SATB chorus (unaccompanied or discreetly doubled), flute, oboe, clarinet, bassoon, horn, *percussion (7 players), viola, cello, organ
*percussion (7 players): 2 side drums, bass drum, suspended cymbal, Indian cymbal, wood block, 4 temple blocks, glockenspiel, vibraphone, xylophone
1. Carol: O Magnum Mysterium (treble only; solo if preferred)
2. Carol: Haylle, comly and clene
3. Sonata I: Puer Natus
4. Carol: O Magnum Mysterium (treble and alto only)
5. Carol: Alleluia, pro Virgine Maria
6. Sonata II: Lux Fulgebit
7. Carol: The Fader of Heven
8. Carol: O Magnum Mysterium (to four voices)
9. Organ Fantasia on O Magnum Mysterium
O Magnum Mysterium was written in 1960 for Alan Wicks, who was then organist of Manchester Cathedral, and the Chorus and the Orchestra of Cirencester Grammar School. It was first performed, complete, in Cirencester Parish Church in December of that year.
Writing music for young people presents certain problems – it must be reasonably within their comprehension and technical ability, but there can be no compromise or condescension – children would soon see through that. Also, rehearsal time was far from limitless in the life of a small-town grammar school – the choir met for 90 minutes each week, out of school hours, and the orchestra for a little over two hours, partly in school time and partly out. (Extra rehearsal for particular voices or instruments was difficult to arrange, due to the constant rival claims of other school activities.) Of this time, only a certain proportion could be spent on new music.
O Magnum Mysterium gradually took shape during rehearsal, and the recording differs slightly, even in instrumentation, from the finally published version. A work involving children must not only be ‘childproof’ but adaptable to the needs and performing abilities of the moment. The inclusion of percussion instruments and some very simple instrumental parts ensured that even beginners could participate.
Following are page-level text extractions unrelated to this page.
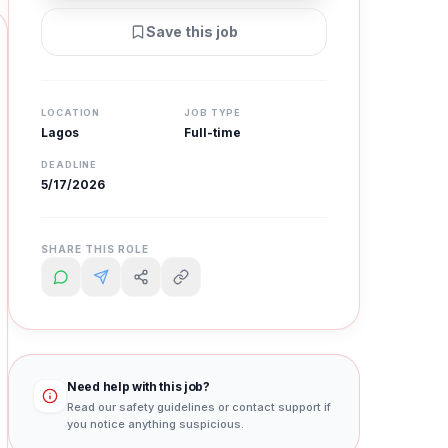
Save this job
LOCATION
JOB TYPE
Lagos
Full-time
DEADLINE
5/17/2026
SHARE THIS ROLE
Need help with this job?
Read our safety guidelines or contact support if
you notice anything suspicious.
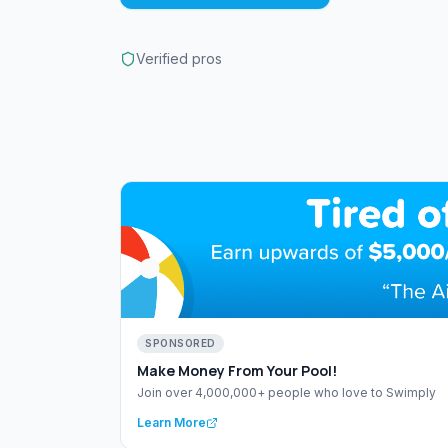
Verified pros
SPONSORED
Make Money From Your Pool!
Join over 4,000,000+ people who love to Swimply
Learn More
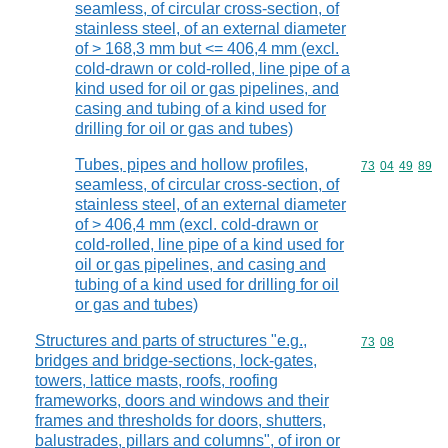
seamless, of circular cross-section, of
stainless steel, of an external diameter
of > 168,3 mm but <= 406,4 mm (excl.
cold-drawn or cold-rolled, line pipe of a
kind used for oil or gas pipelines, and
casing and tubing of a kind used for
drilling for oil or gas and tubes)
Tubes, pipes and hollow profiles,
Commodity code
73
04
49
89
seamless, of circular cross-section, of
stainless steel, of an external diameter
of > 406,4 mm (excl. cold-drawn or
cold-rolled, line pipe of a kind used for
oil or gas pipelines, and casing and
tubing of a kind used for drilling for oil
or gas and tubes)
Structures and parts of structures "e.g.,
Commodity code
73
08
bridges and bridge-sections, lock-gates,
towers, lattice masts, roofs, roofing
frameworks, doors and windows and their
frames and thresholds for doors, shutters,
balustrades, pillars and columns", of iron or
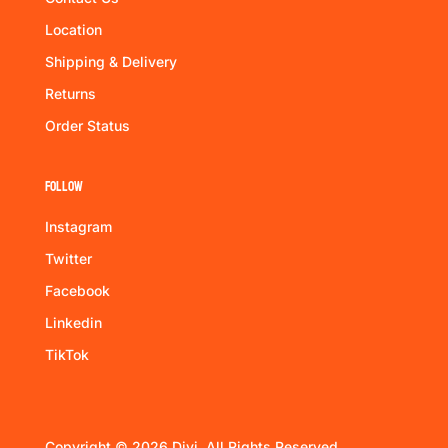
Location
Shipping & Delivery
Returns
Order Status
Follow
Instagram
Twitter
Facebook
Linkedin
TikTok
Copyright © 2026 Divi. All Rights Reserved.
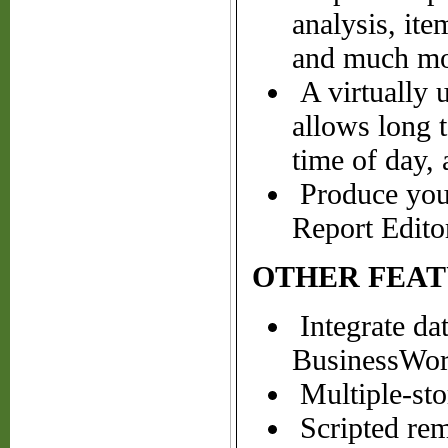
analysis, ite
and much mo
A virtually u
allows long t
time of day,
Produce your
Report Edito
OTHER FEAT
Integrate da
BusinessWork
Multiple-sto
Scripted remi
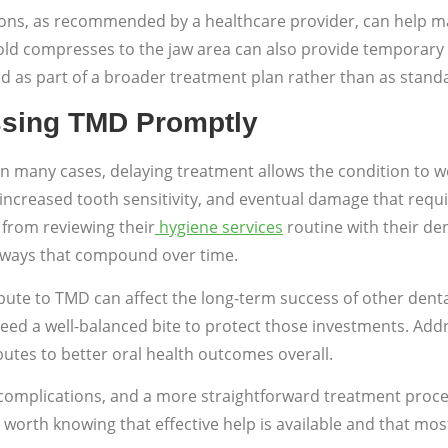
ions, as recommended by a healthcare provider, can help 
 cold compresses to the jaw area can also provide temporar
as part of a broader treatment plan rather than as standa
ssing TMD Promptly
n many cases, delaying treatment allows the condition to wo
, increased tooth sensitivity, and eventual damage that requ
 from reviewing their
hygiene services
routine with their de
in ways that compound over time.
ribute to TMD can affect the long-term success of other den
eed a well-balanced bite to protect those investments. Add
ibutes to better oral health outcomes overall.
er complications, and a more straightforward treatment proce
is worth knowing that effective help is available and that mo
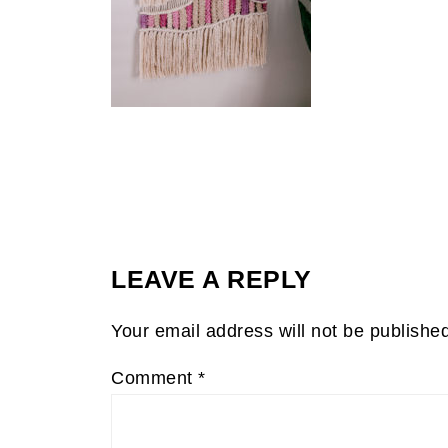
LEAVE A REPLY
Your email address will not be publishe
Comment
*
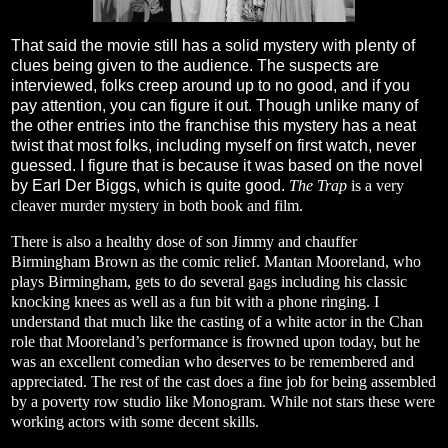
That said the movie still has a solid mystery with plenty of
clues being given to the audience. The suspects are
interviewed, folks creep around up to no good, and if you
pay attention, you can figure it out. Though unlike many of
the other entries into the franchise this mystery has a neat
twist that most folks, including myself on first watch, never
guessed. I figure that is because it was based on the novel
by Earl Der Biggs, which is quite good.
The Trap
is a very
cleaver murder mystery in both book and film.
There is also a healthy dose of son Jimmy and chauffer
Birmingham Brown as the comic relief. Mantan Mooreland, who
plays Birmingham, gets to do several gags including his classic
knocking knees as well as a fun bit with a phone ringing. I
understand that much like the casting of a white actor in the Chan
role that Mooreland’s performance is frowned upon today, but he
was an excellent comedian who deserves to be remembered and
appreciated. The rest of the cast does a fine job for being assembled
by a poverty row studio like Monogram. While not stars these were
working actors with some decent skills.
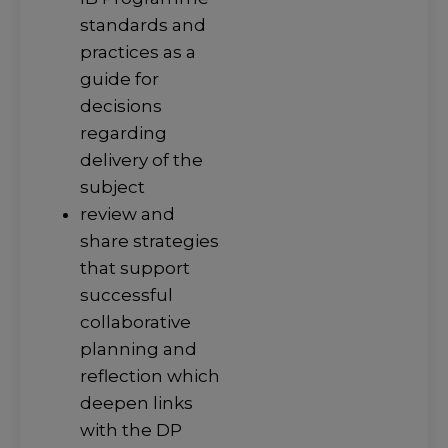
standards and
practices as a
guide for
decisions
regarding
delivery of the
subject
review and
share strategies
that support
successful
collaborative
planning and
reflection which
deepen links
with the DP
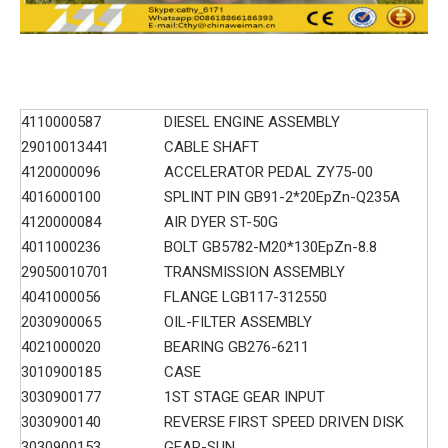
4110000587
DIESEL ENGINE ASSEMBLY
29010013441
CABLE SHAFT
4120000096
ACCELERATOR PEDAL ZY75-00
4016000100
SPLINT PIN GB91-2*20EpZn-Q235A
4120000084
AIR DYER ST-50G
4011000236
BOLT GB5782-M20*130EpZn-8.8
29050010701
TRANSMISSION ASSEMBLY
4041000056
FLANGE LGB117-312550
2030900065
OIL-FILTER ASSEMBLY
4021000020
BEARING GB276-6211
3010900185
CASE
3030900177
1ST STAGE GEAR INPUT
3030900140
REVERSE FIRST SPEED DRIVEN DISK
3030900153
GEAR-SUN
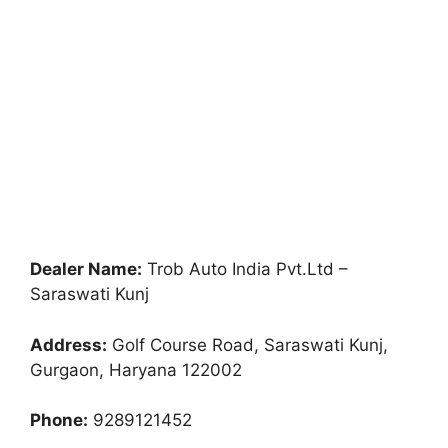
Dealer Name:
Trob Auto India Pvt.Ltd –
Saraswati Kunj
Address:
Golf Course Road, Saraswati Kunj,
Gurgaon, Haryana 122002
Phone:
9289121452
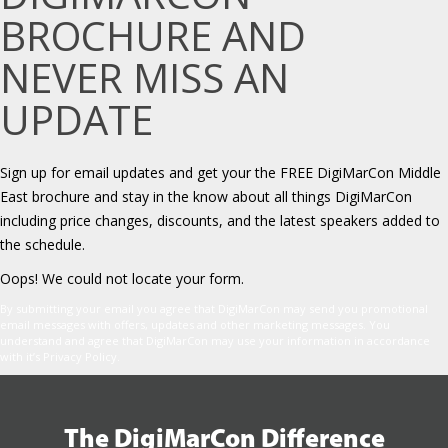
BROCHURE AND
NEVER MISS AN
UPDATE
Sign up for email updates and get your the FREE DigiMarCon Middle
East brochure and stay in the know about all things DigiMarCon
including price changes, discounts, and the latest speakers added to
the schedule.
Oops! We could not locate your form.
By submitting your email you agree that DigiMarCon may send you promotional
email messages with offers, updates and other marketing messages. You
understand and agree that DigiMarCon may use your information in accordance
with it’s Privacy Policy.
The DigiMarCon Difference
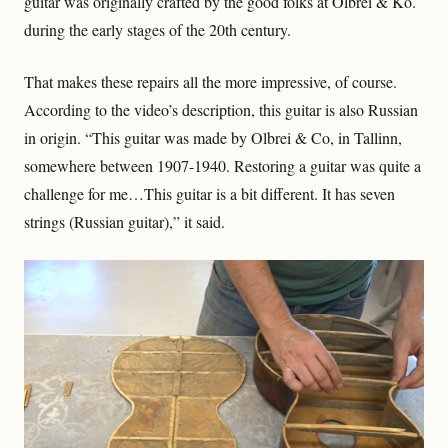
guitar was originally crafted by the good folks at Olbrei & Ko.
during the early stages of the 20th century.
That makes these repairs all the more impressive, of course.
According to the video’s description, this guitar is also Russian
in origin. “This guitar was made by Olbrei & Co, in Tallinn,
somewhere between 1907-1940. Restoring a guitar was quite a
challenge for me…This guitar is a bit different. It has seven
strings (Russian guitar),” it said.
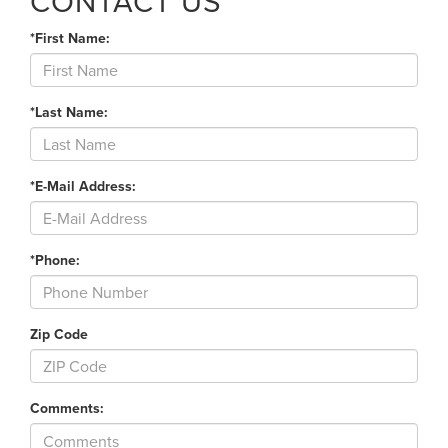
CONTACT US
*First Name:
*Last Name:
*E-Mail Address:
*Phone:
Zip Code
Comments:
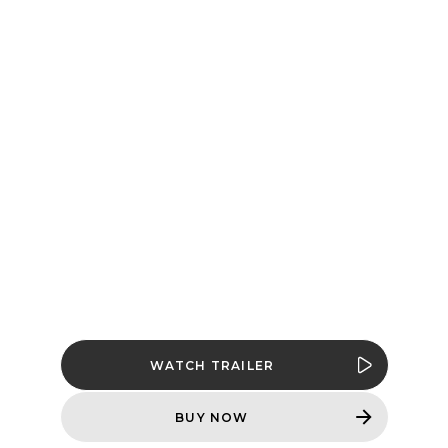
DARK AGES |
REVELATIONS -
AVAILABLE
NOW
Hell hath frozen over, but the Slayer’s
fire still burns in
DOOM: The Dark Ages
| Revelations
, an all-new campaign
expansion available NOW.
WATCH TRAILER
BUY NOW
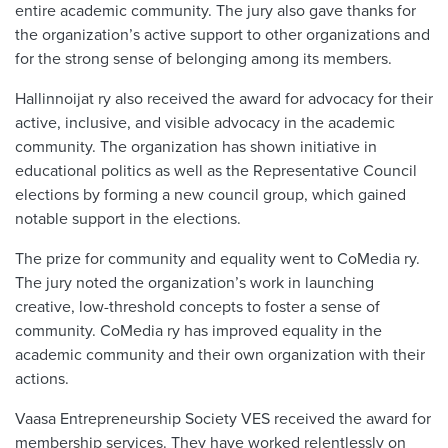
entire academic community. The jury also gave thanks for
the organization’s active support to other organizations and
for the strong sense of belonging among its members.
Hallinnoijat ry also received the award for advocacy for their
active, inclusive, and visible advocacy in the academic
community. The organization has shown initiative in
educational politics as well as the Representative Council
elections by forming a new council group, which gained
notable support in the elections.
The prize for community and equality went to CoMedia ry.
The jury noted the organization’s work in launching
creative, low-threshold concepts to foster a sense of
community. CoMedia ry has improved equality in the
academic community and their own organization with their
actions.
Vaasa Entrepreneurship Society VES received the award for
membership services. They have worked relentlessly on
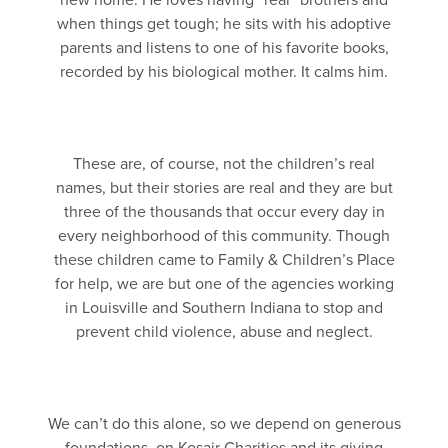
new home. He loves having “real” brothers and
when things get tough; he sits with his adoptive
parents and listens to one of his favorite books,
recorded by his biological mother. It calms him.
These are, of course, not the children’s real
names, but their stories are real and they are but
three of the thousands that occur every day in
every neighborhood of this community. Though
these children came to Family & Children’s Place
for help, we are but one of the agencies working
in Louisville and Southern Indiana to stop and
prevent child violence, abuse and neglect.
We can’t do this alone, so we depend on generous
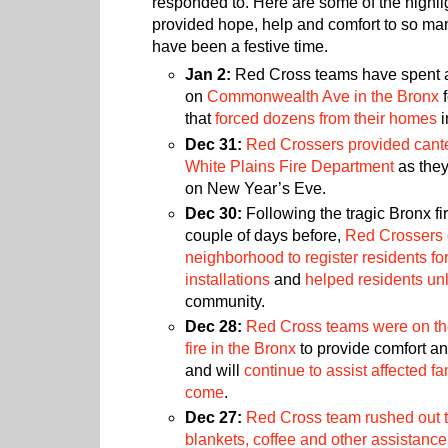
responded to. Here are some of the highl
provided hope, help and comfort to so ma
have been a festive time.
Jan 2:
Red Cross teams have spent a 
on
Commonwealth Ave in the Bronx
f
that
forced dozens from their homes
i
Dec 31:
Red Crossers provided cante
White Plains Fire Department
as they
on New Year’s Eve.
Dec 30:
Following the tragic Bronx fi
couple of days before,
Red Crossers 
neighborhood to register residents fo
installations
and
helped residents un
community.
Dec 28:
Red Cross teams were on t
fire in the Bronx
to provide comfort a
and will
continue to assist affected fa
come
.
Dec 27:
Red Cross team rushed out t
blankets, coffee and other assistance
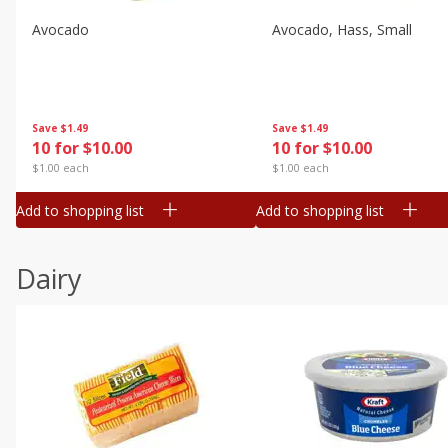
Avocado
Avocado, Hass, Small
Save
$1.49
Save
$1.49
10 for $10.00
10 for $10.00
$1.00 each
$1.00 each
Add to shopping list
Add to shopping list
Dairy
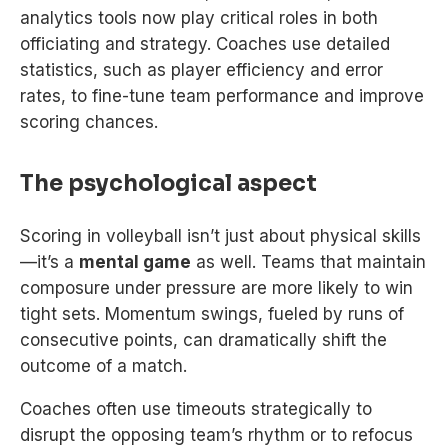
analytics tools now play critical roles in both
officiating and strategy. Coaches use detailed
statistics, such as player efficiency and error
rates, to fine-tune team performance and improve
scoring chances.
The psychological aspect
Scoring in volleyball isn’t just about physical skills
—it’s a
mental game
as well. Teams that maintain
composure under pressure are more likely to win
tight sets. Momentum swings, fueled by runs of
consecutive points, can dramatically shift the
outcome of a match.
Coaches often use timeouts strategically to
disrupt the opposing team’s rhythm or to refocus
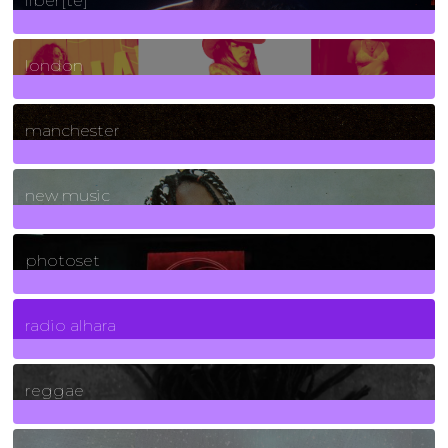
liber[té]
8
Posts
london
1
Posts
manchester
970
Posts
new music
3266
Posts
photoset
4
Posts
radio alhara
30
Posts
reggae
21
Posts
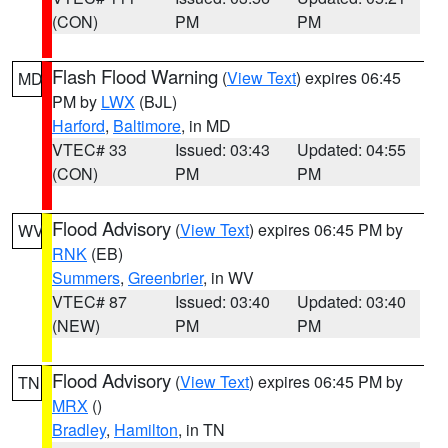
(CON)
PM
PM
Flash Flood Warning
(
View Text
) expires 06:45
MD
PM by
LWX
(BJL)
Harford
,
Baltimore
, in MD
VTEC# 33
Issued: 03:43
Updated: 04:55
(CON)
PM
PM
Flood Advisory
(
View Text
) expires 06:45 PM by
WV
RNK
(EB)
Summers
,
Greenbrier
, in WV
VTEC# 87
Issued: 03:40
Updated: 03:40
(NEW)
PM
PM
Flood Advisory
(
View Text
) expires 06:45 PM by
TN
MRX
()
Bradley
,
Hamilton
, in TN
The whole work is a meditation on the soprano solo heard at the outset – on the wonder and promise of the Nativity. This solo is followed by a carol whose text comes from the Second Shepherd’s Play of the Wakefield cycle of mysteries – the shepherds bring the Christ Child gifts – cherries, a bird and a ball ‘to go to the tennis’. The first sonata, Puer Natus, takes the opening soprano melody and subjects this to displacement and instrumental coloration. Next a second version of the O Magnum Mysterium melody, for sopranos, with an additional alto counterpoint; then a carol with choruses in praise of the Virgin Mary, separated by verses tersely foretelling the course of Christ’s life and death. The second sonata, Lux Fulgebit, has sections where the players, following explicit directions in the score, improvise – a simple and graphic representation of the spread and intensification of the light of the Nativity. The last two carols are, in contrast, calm and reflective – a prayer of the Virgin (The Fader of Heven) and a final four-part harmonization of the O Magnum Mysterium melody.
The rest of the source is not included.